> [THE PROBLEM]: What follows is a set of records, each of which is to be written out exactly.
Top of MATERIAL FOR THIS TASK
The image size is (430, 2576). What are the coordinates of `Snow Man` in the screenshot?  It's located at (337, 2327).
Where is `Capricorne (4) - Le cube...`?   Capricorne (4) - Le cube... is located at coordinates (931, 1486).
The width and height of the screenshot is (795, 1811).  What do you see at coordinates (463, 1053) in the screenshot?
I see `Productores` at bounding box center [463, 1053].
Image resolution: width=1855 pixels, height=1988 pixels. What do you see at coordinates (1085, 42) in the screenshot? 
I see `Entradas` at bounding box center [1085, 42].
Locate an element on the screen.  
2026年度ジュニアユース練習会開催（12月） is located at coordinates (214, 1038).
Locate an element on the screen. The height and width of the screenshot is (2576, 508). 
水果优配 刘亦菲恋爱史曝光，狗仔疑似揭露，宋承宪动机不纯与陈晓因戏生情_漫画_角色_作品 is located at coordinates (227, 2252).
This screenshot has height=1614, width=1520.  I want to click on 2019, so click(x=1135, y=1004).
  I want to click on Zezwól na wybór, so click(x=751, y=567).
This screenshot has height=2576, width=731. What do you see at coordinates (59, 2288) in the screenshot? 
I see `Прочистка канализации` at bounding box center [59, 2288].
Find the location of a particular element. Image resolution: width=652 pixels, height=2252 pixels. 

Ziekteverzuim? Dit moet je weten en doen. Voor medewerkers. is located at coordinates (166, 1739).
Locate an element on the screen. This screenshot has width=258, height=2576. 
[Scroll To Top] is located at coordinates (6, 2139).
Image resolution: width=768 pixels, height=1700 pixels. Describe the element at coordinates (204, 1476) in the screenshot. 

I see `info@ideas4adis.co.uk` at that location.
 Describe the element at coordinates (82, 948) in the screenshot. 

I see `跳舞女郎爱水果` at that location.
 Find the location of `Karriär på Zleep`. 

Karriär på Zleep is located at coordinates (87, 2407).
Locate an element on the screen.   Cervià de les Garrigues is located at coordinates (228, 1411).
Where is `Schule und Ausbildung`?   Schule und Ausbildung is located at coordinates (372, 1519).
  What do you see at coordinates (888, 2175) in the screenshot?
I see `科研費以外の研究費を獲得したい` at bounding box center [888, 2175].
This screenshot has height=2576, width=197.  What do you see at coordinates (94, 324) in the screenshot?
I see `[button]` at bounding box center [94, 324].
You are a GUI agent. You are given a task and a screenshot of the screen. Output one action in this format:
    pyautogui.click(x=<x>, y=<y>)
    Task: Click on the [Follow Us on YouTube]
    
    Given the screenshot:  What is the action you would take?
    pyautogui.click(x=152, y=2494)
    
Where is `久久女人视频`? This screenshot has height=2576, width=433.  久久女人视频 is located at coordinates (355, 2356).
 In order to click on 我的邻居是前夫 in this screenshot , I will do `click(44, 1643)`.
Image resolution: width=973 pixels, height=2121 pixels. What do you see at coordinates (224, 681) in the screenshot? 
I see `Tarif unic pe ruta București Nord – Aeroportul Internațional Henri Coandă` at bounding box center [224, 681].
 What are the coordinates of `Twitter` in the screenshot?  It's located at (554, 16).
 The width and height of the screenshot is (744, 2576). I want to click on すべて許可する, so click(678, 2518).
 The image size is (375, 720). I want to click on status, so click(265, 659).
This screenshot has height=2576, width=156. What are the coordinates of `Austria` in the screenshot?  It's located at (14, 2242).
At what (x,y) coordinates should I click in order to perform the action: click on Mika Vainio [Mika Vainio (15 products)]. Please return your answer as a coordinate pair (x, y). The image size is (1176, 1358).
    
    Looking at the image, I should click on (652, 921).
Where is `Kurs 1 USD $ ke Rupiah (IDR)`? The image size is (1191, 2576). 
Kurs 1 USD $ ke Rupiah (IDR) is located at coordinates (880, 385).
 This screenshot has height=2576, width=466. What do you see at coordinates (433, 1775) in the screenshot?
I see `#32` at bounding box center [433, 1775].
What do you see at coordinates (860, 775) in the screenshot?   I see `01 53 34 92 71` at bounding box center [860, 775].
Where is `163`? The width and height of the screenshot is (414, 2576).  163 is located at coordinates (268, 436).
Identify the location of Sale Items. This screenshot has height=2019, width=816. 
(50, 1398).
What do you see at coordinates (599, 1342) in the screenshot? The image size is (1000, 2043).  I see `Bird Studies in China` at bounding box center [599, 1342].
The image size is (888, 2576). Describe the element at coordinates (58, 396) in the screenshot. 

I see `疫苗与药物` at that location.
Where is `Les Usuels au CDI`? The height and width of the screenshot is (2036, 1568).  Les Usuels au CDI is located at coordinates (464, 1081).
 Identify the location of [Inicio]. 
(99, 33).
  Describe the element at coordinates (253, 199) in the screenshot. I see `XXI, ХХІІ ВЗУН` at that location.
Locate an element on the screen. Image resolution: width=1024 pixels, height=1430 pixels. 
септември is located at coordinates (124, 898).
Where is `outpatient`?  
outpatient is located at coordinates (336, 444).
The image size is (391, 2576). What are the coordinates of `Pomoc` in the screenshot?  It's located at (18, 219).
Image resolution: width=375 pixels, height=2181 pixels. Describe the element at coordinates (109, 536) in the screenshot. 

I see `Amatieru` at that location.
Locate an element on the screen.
Bottom of MATERIAL FOR THIS TASK
> [RESPONSE AREA]:
The image size is (430, 2576). What are the coordinates of `Snow Man` in the screenshot?  It's located at (337, 2327).
Where is `Capricorne (4) - Le cube...`?   Capricorne (4) - Le cube... is located at coordinates (931, 1486).
The width and height of the screenshot is (795, 1811).  What do you see at coordinates (463, 1053) in the screenshot?
I see `Productores` at bounding box center [463, 1053].
Image resolution: width=1855 pixels, height=1988 pixels. What do you see at coordinates (1085, 42) in the screenshot? 
I see `Entradas` at bounding box center [1085, 42].
Locate an element on the screen.  
2026年度ジュニアユース練習会開催（12月） is located at coordinates (214, 1038).
Locate an element on the screen. The height and width of the screenshot is (2576, 508). 
水果优配 刘亦菲恋爱史曝光，狗仔疑似揭露，宋承宪动机不纯与陈晓因戏生情_漫画_角色_作品 is located at coordinates (227, 2252).
This screenshot has height=1614, width=1520.  I want to click on 2019, so click(x=1135, y=1004).
  I want to click on Zezwól na wybór, so click(x=751, y=567).
This screenshot has height=2576, width=731. What do you see at coordinates (59, 2288) in the screenshot? 
I see `Прочистка канализации` at bounding box center [59, 2288].
Find the location of a particular element. Image resolution: width=652 pixels, height=2252 pixels. 

Ziekteverzuim? Dit moet je weten en doen. Voor medewerkers. is located at coordinates (166, 1739).
Locate an element on the screen. This screenshot has width=258, height=2576. 
[Scroll To Top] is located at coordinates (6, 2139).
Image resolution: width=768 pixels, height=1700 pixels. Describe the element at coordinates (204, 1476) in the screenshot. 

I see `info@ideas4adis.co.uk` at that location.
 Describe the element at coordinates (82, 948) in the screenshot. 

I see `跳舞女郎爱水果` at that location.
 Find the location of `Karriär på Zleep`. 

Karriär på Zleep is located at coordinates (87, 2407).
Locate an element on the screen.   Cervià de les Garrigues is located at coordinates (228, 1411).
Where is `Schule und Ausbildung`?   Schule und Ausbildung is located at coordinates (372, 1519).
  What do you see at coordinates (888, 2175) in the screenshot?
I see `科研費以外の研究費を獲得したい` at bounding box center [888, 2175].
This screenshot has height=2576, width=197.  What do you see at coordinates (94, 324) in the screenshot?
I see `[button]` at bounding box center [94, 324].
You are a GUI agent. You are given a task and a screenshot of the screen. Output one action in this format:
    pyautogui.click(x=<x>, y=<y>)
    Task: Click on the [Follow Us on YouTube]
    
    Given the screenshot:  What is the action you would take?
    pyautogui.click(x=152, y=2494)
    
Where is `久久女人视频`? This screenshot has height=2576, width=433.  久久女人视频 is located at coordinates (355, 2356).
 In order to click on 我的邻居是前夫 in this screenshot , I will do `click(44, 1643)`.
Image resolution: width=973 pixels, height=2121 pixels. What do you see at coordinates (224, 681) in the screenshot? 
I see `Tarif unic pe ruta București Nord – Aeroportul Internațional Henri Coandă` at bounding box center [224, 681].
 What are the coordinates of `Twitter` in the screenshot?  It's located at (554, 16).
 The width and height of the screenshot is (744, 2576). I want to click on すべて許可する, so click(678, 2518).
 The image size is (375, 720). I want to click on status, so click(265, 659).
This screenshot has height=2576, width=156. What are the coordinates of `Austria` in the screenshot?  It's located at (14, 2242).
At what (x,y) coordinates should I click in order to perform the action: click on Mika Vainio [Mika Vainio (15 products)]. Please return your answer as a coordinate pair (x, y). The image size is (1176, 1358).
    
    Looking at the image, I should click on (652, 921).
Where is `Kurs 1 USD $ ke Rupiah (IDR)`? The image size is (1191, 2576). 
Kurs 1 USD $ ke Rupiah (IDR) is located at coordinates (880, 385).
 This screenshot has height=2576, width=466. What do you see at coordinates (433, 1775) in the screenshot?
I see `#32` at bounding box center [433, 1775].
What do you see at coordinates (860, 775) in the screenshot?   I see `01 53 34 92 71` at bounding box center [860, 775].
Where is `163`? The width and height of the screenshot is (414, 2576).  163 is located at coordinates (268, 436).
Identify the location of Sale Items. This screenshot has height=2019, width=816. 
(50, 1398).
What do you see at coordinates (599, 1342) in the screenshot? The image size is (1000, 2043).  I see `Bird Studies in China` at bounding box center [599, 1342].
The image size is (888, 2576). Describe the element at coordinates (58, 396) in the screenshot. 

I see `疫苗与药物` at that location.
Where is `Les Usuels au CDI`? The height and width of the screenshot is (2036, 1568).  Les Usuels au CDI is located at coordinates (464, 1081).
 Identify the location of [Inicio]. 
(99, 33).
  Describe the element at coordinates (253, 199) in the screenshot. I see `XXI, ХХІІ ВЗУН` at that location.
Locate an element on the screen. Image resolution: width=1024 pixels, height=1430 pixels. 
септември is located at coordinates (124, 898).
Where is `outpatient`?  
outpatient is located at coordinates (336, 444).
The image size is (391, 2576). What are the coordinates of `Pomoc` in the screenshot?  It's located at (18, 219).
Image resolution: width=375 pixels, height=2181 pixels. Describe the element at coordinates (109, 536) in the screenshot. 

I see `Amatieru` at that location.
Locate an element on the screen.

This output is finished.